It is YET ANOTHER ridiculous manifestation of the enneatype 3 "winning" culture of image crafting where every little opportunity people have to point out other's supposed weaknesses or supposed mistakes in judgement is taken and relished.

I agree totally with the folks that mentioned the fact that victim blaming is a sort-of useless thing as well. It does not address the two main issues of helping the victim and deciding on a course of action for the victimizer.

That being said, friends, family, and trained professionals can and probably should interject if a person is continually victimized in the same way. Certain behaviors and patterns greatly increased the likelihood of negative outcomes. So this then becomes the way to help - not pushing this agenda during any victimization event. That helps to remove the shifting of blame thing.

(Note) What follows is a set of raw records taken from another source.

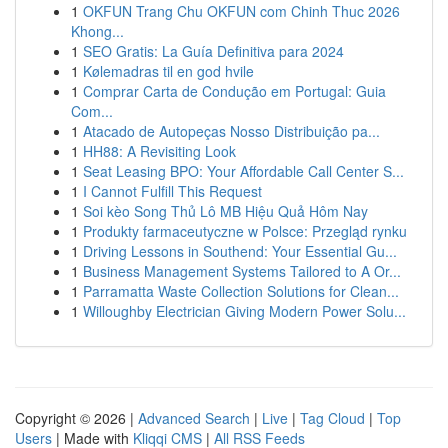
1
OKFUN Trang Chu OKFUN com Chinh Thuc 2026
Khong...
1
SEO Gratis: La Guía Definitiva para 2024
1
Kølemadras til en god hvile
1
Comprar Carta de Condução em Portugal: Guia
Com...
1
Atacado de Autopeças Nosso Distribuição pa...
1
HH88: A Revisiting Look
1
Seat Leasing BPO: Your Affordable Call Center S...
1
I Cannot Fulfill This Request
1
Soi kèo Song Thủ Lô MB Hiệu Quả Hôm Nay
1
Produkty farmaceutyczne w Polsce: Przegląd rynku
1
Driving Lessons in Southend: Your Essential Gu...
1
Business Management Systems Tailored to A Or...
1
Parramatta Waste Collection Solutions for Clean...
1
Willoughby Electrician Giving Modern Power Solu...
Copyright © 2026 |
Advanced Search
|
Live
|
Tag Cloud
|
Top
Users
| Made with
Kliqqi CMS
|
All RSS Feeds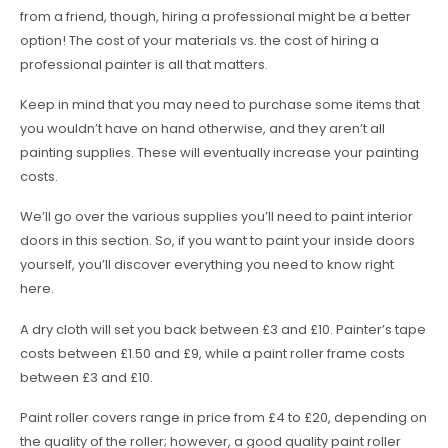
from a friend, though, hiring a professional might be a better
option! The cost of your materials vs. the cost of hiring a
professional painter is all that matters.
Keep in mind that you may need to purchase some items that
you wouldn’t have on hand otherwise, and they aren’t all
painting supplies. These will eventually increase your painting
costs.
We’ll go over the various supplies you’ll need to paint interior
doors in this section. So, if you want to paint your inside doors
yourself, you’ll discover everything you need to know right
here.
A dry cloth will set you back between £3 and £10. Painter’s tape
costs between £1.50 and £9, while a paint roller frame costs
between £3 and £10.
Paint roller covers range in price from £4 to £20, depending on
the quality of the roller; however, a good quality paint roller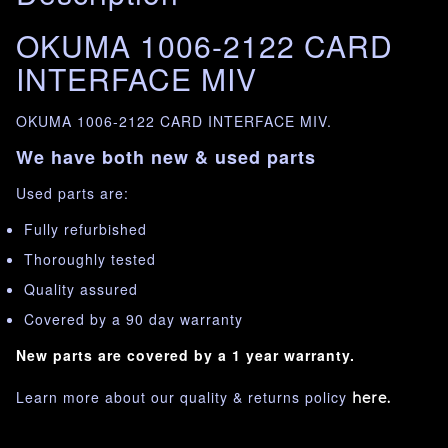
OKUMA 1006-2122 CARD
INTERFACE MIV
OKUMA 1006-2122 CARD INTERFACE MIV.
We have both new & used parts
Used parts are:
Fully refurbished
Thoroughly tested
Quality assured
Covered by a 90 day warranty
New parts are covered by a 1 year warranty.
Learn more about our quality & returns policy
here.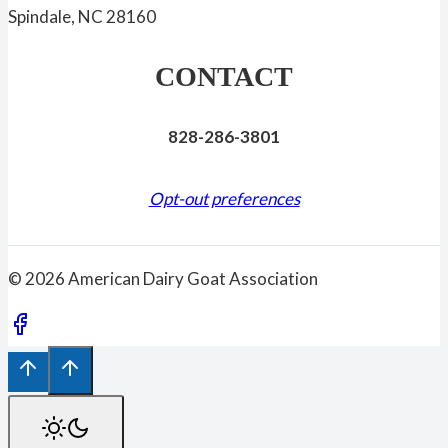
Spindale, NC 28160
CONTACT
828-286-3801
Opt-out preferences
© 2026 American Dairy Goat Association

I also would like to say as well what I have said in many other threads about idealism. The realists among us are much more likely to victim blame. Idealists are less likely to. That is because an idealist ALLOWS FOR a world in their thinking where extremity is normal and personal responsibility is very high indeed. In other words a super attractive person can wear next to nothing and behave in a very sexy manner publicly and still reasonably expect that no one will overstep their bounds. I like this sort of idealism. It WILL yield a better world. The realism of an expectation that people cannot control themselves ALLOWS many people to think therefore that such bad behavior is OK. And it IS NOT OK despite their WRONG thinking.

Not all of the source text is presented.